Tourette's is a tic disorder. My parents mistook my first symptoms for nervous habits, bad ones I was developing to expend the surplus energy I seemed both gifted and cursed with. I talked, talked, talked impulsively. Constantly touched my head, hair, and face. Scrunched my nose and pursed my lips and cracked my jaw. I flared my nostrils like a dragon and sniffed, and when I was alone in my bedroom, I squealed and moaned. I couldn't help the barnyard noises that emerged from me, and after making like Miss Piggy's cousins, I usually felt relief, the kind you enjoy after a nice, long pee.
The annoying thoughts were worse. They hopped on my brain like invisible fleas, making my psyche itch the same way my body literally does before ticcing. I'd try to scratch or slap the pesky tickles by doing rituals or following rules I made up, but no matter how hard I worked, the itching always returned. More powerfully after it boomeranged back, too. OCD and Tourette's are my gruesome twosome, neurologically funky Siamese twins that doctors refer to as "comorbid disorders." The really lucky get a trifecta. OCD, Tourette's, and ADHD (Attention Deficit Hyperactivity Disorder).

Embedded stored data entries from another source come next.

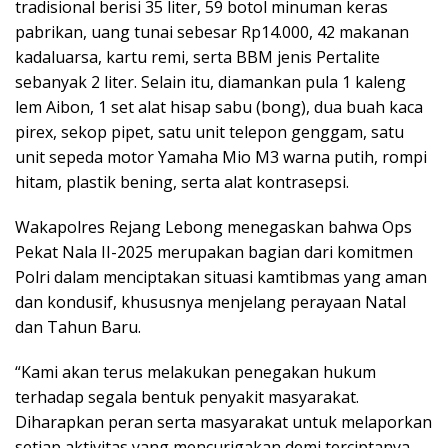
tradisional berisi 35 liter, 59 botol minuman keras
pabrikan, uang tunai sebesar Rp14.000, 42 makanan
kadaluarsa, kartu remi, serta BBM jenis Pertalite
sebanyak 2 liter. Selain itu, diamankan pula 1 kaleng
lem Aibon, 1 set alat hisap sabu (bong), dua buah kaca
pirex, sekop pipet, satu unit telepon genggam, satu
unit sepeda motor Yamaha Mio M3 warna putih, rompi
hitam, plastik bening, serta alat kontrasepsi.
Wakapolres Rejang Lebong menegaskan bahwa Ops
Pekat Nala II-2025 merupakan bagian dari komitmen
Polri dalam menciptakan situasi kamtibmas yang aman
dan kondusif, khususnya menjelang perayaan Natal
dan Tahun Baru.
“Kami akan terus melakukan penegakan hukum
terhadap segala bentuk penyakit masyarakat.
Diharapkan peran serta masyarakat untuk melaporkan
setiap aktivitas yang mencurigakan demi terciptanya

It makes sense that because of my conditions, the stories I relate to most are gender outlaws'. I especially appreciate the lore of adult transmen who, as little tomboys, expected they'd grow the body parts that would enable them to get wives with bras and periods and soft voices. At eleven and twelve, their nightmare descended. Instead of tics or obsessions, their horror came in the form of a swelling chest and bloodied underwear and a never expanding Adam's apple. Transpeople know better than anyone the heartbreak of being betrayed by your own mind and body, your own mind and body having the power to imprison you if you let them.
My title novella takes a stab at answering these questions: "How does a girl with Tourette's and OCD launch a prison break? Does she slip through the bars, fight her way out with guns blasting, or learn that the best thing to do is sit and make her cell pretty?" I can't tell you what happens, that would be giving it away for free, but I can tell you this much: Desiree Garcia, my main character, takes her cue from trans people. Whether at war with their bodies or establishing a gentle truce, they teach what it means to transcend flesh and blood through their most unruly flesh and blood. They wear their uniqueness in the most physical way, just like I do when I do people the honor of watching me shudder, moan, and stomp my feet.